Before making any predictions for 2011, we need to understand what has happened in 2010. The news is not all bad. The global economy might have still been sluggish, but Bordeaux chateaus were still getting record-breaking prices for their 2009 vintages, rated by many as the best modern vintage to date.

On the down-side, the US Congress introduced some hideous legislation (HR 5034) that would’ve ended direct shipping of wine to consumers, or at least, placed unreasonable restrictions on it. The bill, sponsored by the National Beer Wholesalers Association, was crafted to protect the 3-tiered distribution system. This would have put severe burdens on already stressed growers and wineries, many of whom already have had to sell at large discounts. Wholesalers have spent in excess of 11.5 million dollars in campaign contributions over the last 5 years. Luckily, at the last minute Winery and Grower Associations, along with many outraged wine-loving consumers, rallied and put up a vigorous fight. With the mid-term Lame Duck sessions otherwise occupied with last-minute desperate attempts to pass other legislation, HR 5034 died on the vine. But don’t celebrate just yet. Chances are it will return in 2011.
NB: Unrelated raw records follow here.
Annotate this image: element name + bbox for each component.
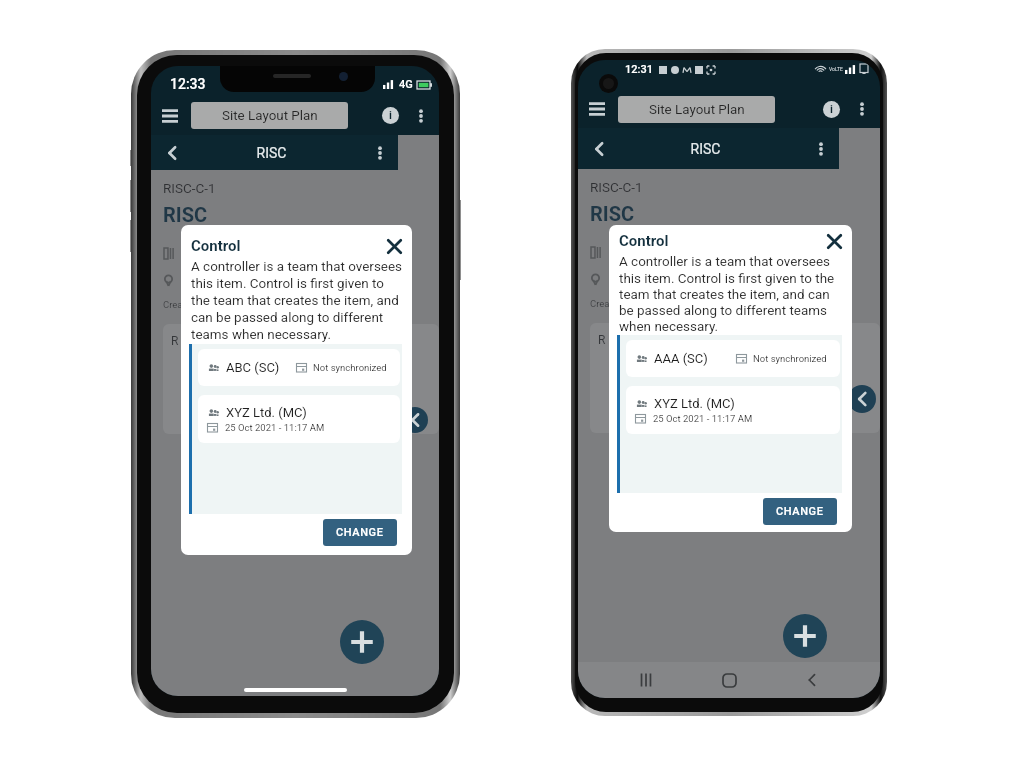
button[interactable]: Back <box>797 665 827 695</box>
staticText: CHANGE <box>336 526 384 539</box>
button[interactable]: CHANGE <box>763 498 837 525</box>
staticText: RISC <box>179 145 364 161</box>
staticText: R <box>598 333 606 347</box>
button[interactable]: XYZ Ltd. (MC) <box>198 395 400 443</box>
staticText: VoLTE <box>829 66 843 72</box>
staticText: A controller is a team that oversees thi… <box>191 259 404 343</box>
button[interactable]: XYZ Ltd. (MC) <box>626 386 840 434</box>
staticText: 12:31 <box>625 63 653 76</box>
staticText: i <box>389 109 392 122</box>
staticText: CHANGE <box>776 505 824 518</box>
staticText: 25 Oct 2021 - 11:17 AM <box>653 413 753 424</box>
staticText: 4G <box>399 78 413 91</box>
staticText: Creat <box>590 298 613 309</box>
button[interactable]: Navigation menu <box>583 95 611 123</box>
button[interactable]: Close <box>384 236 404 256</box>
staticText: 12:33 <box>170 76 206 92</box>
button[interactable]: Information <box>823 101 840 118</box>
staticText: RISC <box>163 203 208 226</box>
button[interactable]: Navigation menu <box>156 102 184 130</box>
staticText: AAA (SC) <box>654 351 708 366</box>
staticText: A controller is a team that oversees thi… <box>619 254 844 334</box>
button[interactable]: Back <box>161 141 185 165</box>
button[interactable]: Home <box>714 665 744 695</box>
staticText: RISC-C-1 <box>163 180 216 196</box>
staticText: 25 Oct 2021 - 11:17 AM <box>225 422 325 433</box>
button[interactable]: Recent apps <box>631 665 661 695</box>
staticText: Creat <box>163 299 186 310</box>
staticText: i <box>830 103 833 116</box>
staticText: ABC (SC) <box>226 360 280 375</box>
button[interactable]: ABC (SC) <box>198 349 400 386</box>
button[interactable]: Collapse panel <box>848 385 876 413</box>
staticText: XYZ Ltd. (MC) <box>226 405 307 420</box>
staticText: Site Layout Plan <box>222 108 318 124</box>
button[interactable]: Collapse panel <box>402 407 428 433</box>
staticText: RISC <box>590 202 635 225</box>
button[interactable]: Add <box>783 614 827 658</box>
button[interactable]: More options <box>853 100 871 118</box>
staticText: Control <box>619 232 824 250</box>
staticText: RISC <box>606 141 805 157</box>
staticText: R <box>171 334 179 348</box>
button[interactable]: Site Layout Plan <box>618 96 775 123</box>
button[interactable]: More options <box>412 107 430 125</box>
staticText: RISC-C-1 <box>590 179 643 195</box>
staticText: Not synchronized <box>753 353 827 364</box>
staticText: Site Layout Plan <box>649 102 745 118</box>
button[interactable]: Add <box>340 620 384 664</box>
button[interactable]: More options <box>811 139 831 159</box>
button[interactable]: Site Layout Plan <box>191 102 348 129</box>
button[interactable]: Information <box>382 107 399 124</box>
button[interactable]: Back <box>588 137 612 161</box>
button[interactable]: Close <box>824 231 844 251</box>
button[interactable]: CHANGE <box>323 519 397 546</box>
button[interactable]: AAA (SC) <box>626 340 840 377</box>
staticText: Control <box>191 237 384 255</box>
staticText: XYZ Ltd. (MC) <box>654 396 735 411</box>
button[interactable]: More options <box>370 143 390 163</box>
staticText: Not synchronized <box>313 362 387 373</box>
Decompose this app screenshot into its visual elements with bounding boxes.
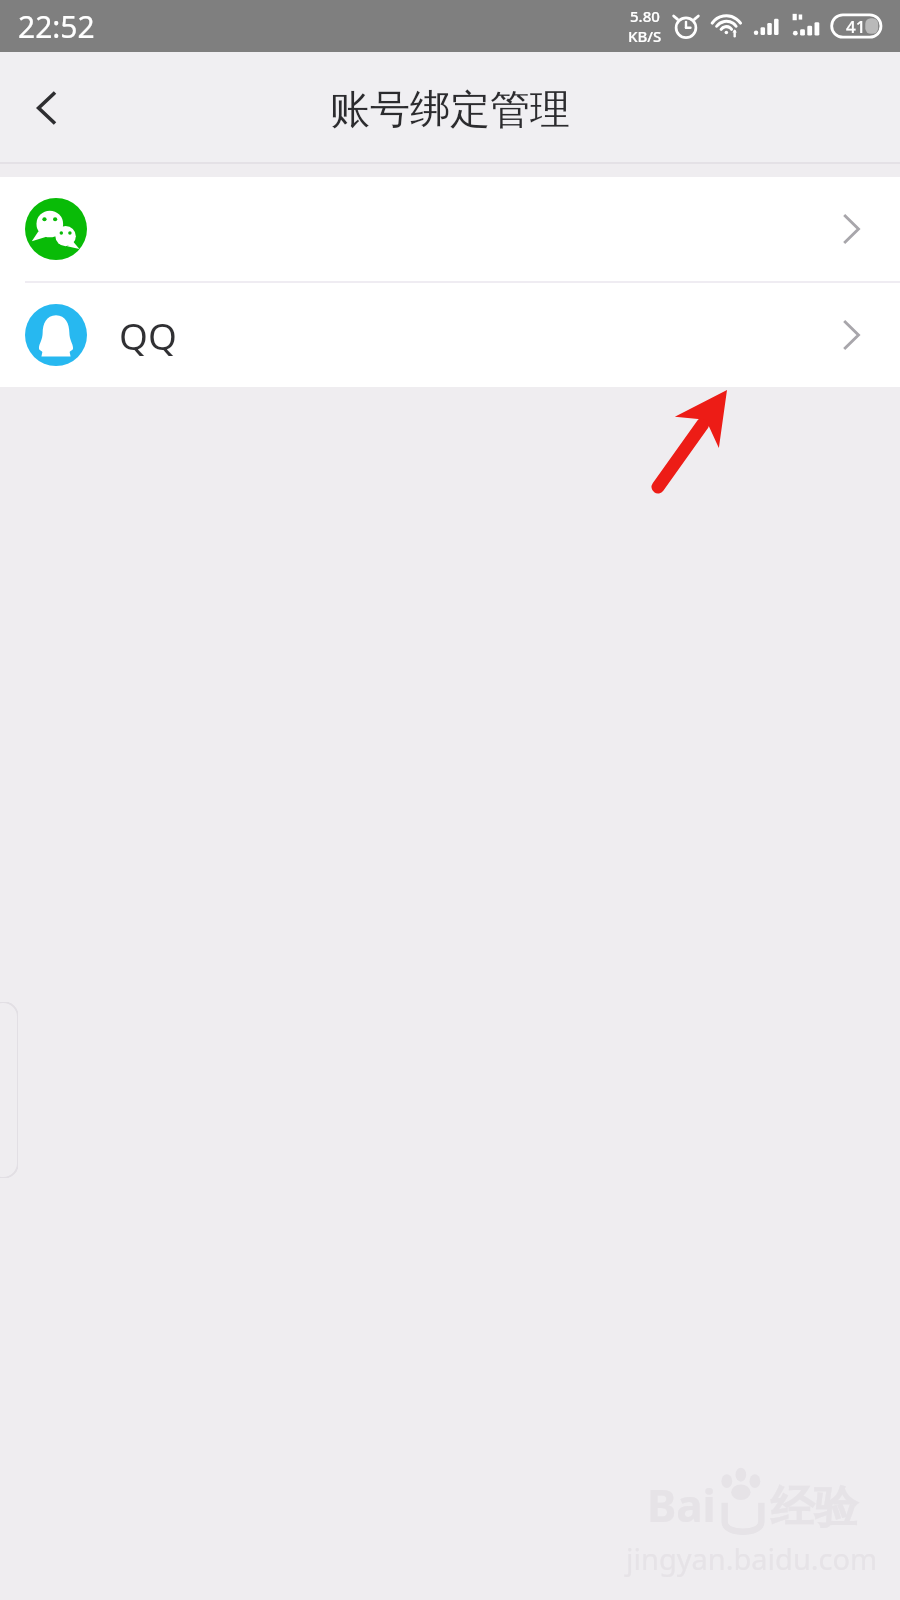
staticText: 账号绑定管理 <box>330 84 570 134</box>
staticText: 41 <box>846 15 866 38</box>
staticText: jingyan.baidu.com <box>626 1539 878 1578</box>
staticText: 经验 <box>770 1480 858 1535</box>
staticText: Bai <box>647 1475 716 1535</box>
staticText: QQ <box>119 310 177 360</box>
staticText: 5.80 <box>630 6 660 26</box>
button[interactable]: Back <box>8 69 86 147</box>
staticText: 22:52 <box>18 6 95 47</box>
button[interactable] <box>0 177 900 281</box>
button[interactable]: QQ <box>0 283 900 387</box>
staticText: KB/S <box>628 26 662 46</box>
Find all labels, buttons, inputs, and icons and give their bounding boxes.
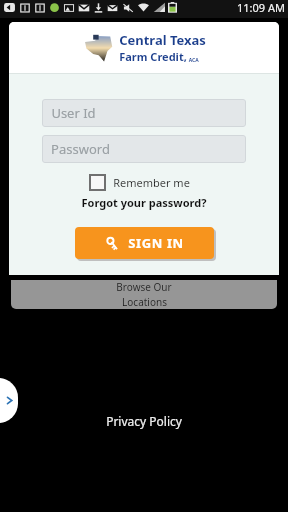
- button[interactable]: Open navigation drawer: [0, 378, 18, 423]
- staticText: Password: [51, 140, 110, 158]
- button[interactable]: Remember me: [89, 174, 190, 191]
- staticText: Remember me: [113, 175, 190, 190]
- staticText: Farm Credit,: [119, 49, 187, 64]
- staticText: Browse Our: [116, 280, 172, 294]
- staticText: 11:09 AM: [237, 0, 285, 15]
- staticText: Central Texas: [119, 31, 206, 49]
- button[interactable]: Forgot your password?: [79, 194, 209, 211]
- staticText: ACA: [187, 57, 199, 64]
- staticText: Forgot your password?: [81, 195, 207, 210]
- staticText: Privacy Policy: [106, 413, 182, 429]
- staticText: SIGN IN: [128, 234, 184, 252]
- button[interactable]: Password: [42, 135, 246, 163]
- button[interactable]: User Id: [42, 99, 246, 127]
- staticText: Locations: [122, 295, 167, 309]
- button[interactable]: SIGN IN: [75, 227, 214, 259]
- staticText: User Id: [51, 104, 96, 122]
- button[interactable]: Privacy Policy: [102, 409, 186, 433]
- button[interactable]: Browse Our: [11, 280, 277, 309]
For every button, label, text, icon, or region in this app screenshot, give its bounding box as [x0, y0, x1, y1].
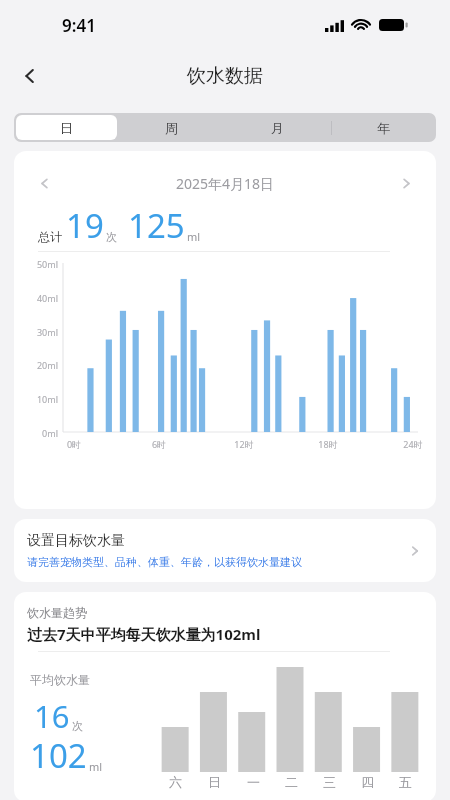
button[interactable]: 月 [224, 113, 330, 142]
staticText: 16 [34, 695, 70, 737]
staticText: 六 [169, 774, 182, 790]
staticText: ml [89, 759, 103, 774]
button[interactable]: Next day [392, 169, 420, 197]
staticText: 40ml [26, 292, 58, 304]
staticText: 19 [66, 203, 104, 248]
staticText: 50ml [26, 258, 58, 270]
staticText: 年 [377, 120, 390, 136]
staticText: 四 [361, 774, 374, 790]
staticText: 0时 [61, 438, 87, 450]
staticText: 一 [247, 774, 260, 790]
staticText: 0ml [26, 427, 58, 439]
button[interactable]: 周 [119, 113, 224, 142]
staticText: 五 [399, 774, 412, 790]
staticText: 9:41 [62, 14, 96, 37]
staticText: 18时 [315, 438, 341, 450]
staticText: 二 [285, 774, 298, 790]
button[interactable]: 设置目标饮水量 [14, 519, 436, 582]
button[interactable]: Previous day [30, 169, 58, 197]
staticText: 日 [208, 774, 221, 790]
staticText: 6时 [146, 438, 172, 450]
staticText: 饮水量趋势 [27, 605, 87, 620]
staticText: 2025年4月18日 [14, 174, 436, 193]
button[interactable]: 日 [14, 113, 119, 142]
staticText: 日 [60, 120, 73, 136]
staticText: 三 [323, 774, 336, 790]
staticText: 请完善宠物类型、品种、体重、年龄，以获得饮水量建议 [27, 555, 302, 569]
staticText: 饮水数据 [0, 64, 450, 88]
staticText: 24时 [400, 438, 426, 450]
staticText: 次 [72, 719, 83, 733]
staticText: 10ml [26, 393, 58, 405]
staticText: ml [187, 229, 201, 244]
staticText: 平均饮水量 [30, 672, 90, 687]
button[interactable]: 年 [330, 113, 436, 142]
staticText: 125 [128, 203, 185, 248]
staticText: 设置目标饮水量 [27, 532, 125, 550]
button[interactable]: Back [12, 58, 48, 94]
staticText: 月 [271, 120, 284, 136]
staticText: 12时 [231, 438, 257, 450]
staticText: 20ml [26, 359, 58, 371]
staticText: 过去7天中平均每天饮水量为102ml [27, 624, 261, 644]
staticText: 30ml [26, 326, 58, 338]
staticText: 总计 [38, 229, 62, 244]
staticText: 次 [106, 230, 117, 244]
staticText: 周 [165, 120, 178, 136]
staticText: 102 [30, 733, 87, 778]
On a brighter side, California’s excellent 2007 vintage, fantastic for Pinot Noirs, and outstanding for Napa Valley Cabernets, should be available through most of 2011. Savy restaurants and other establishments wisely stocked up on these rare nectars.

There was good news for women from the health sector. A British study found that, contrary to past wisdom, pregnant women can drink one or two glasses of wine per week with absolutely no negative effects on their baby. Before, many women abstained from drinking wine while pregnant due to fears of Fetal Alcohol Syndrome. Other good news is that a Boston study found that women who drink wine moderately experience less weigh-gain than women who never imbibe, and are less likely to become obese.

Now on to 2011. It is impossible to consider wine trends for 2011, without also considering the economic and social trends for the same period. They are linked hand-in-hand.

In 2011, the Stock Market is going to be the new Wild West. The market will fluctuate wildly on an insane roller coaster ride, with many quick gains, and lots of mini-crashes. There will be dozens of opportunities to make, and lose fortunes, for those who have the stomach for it.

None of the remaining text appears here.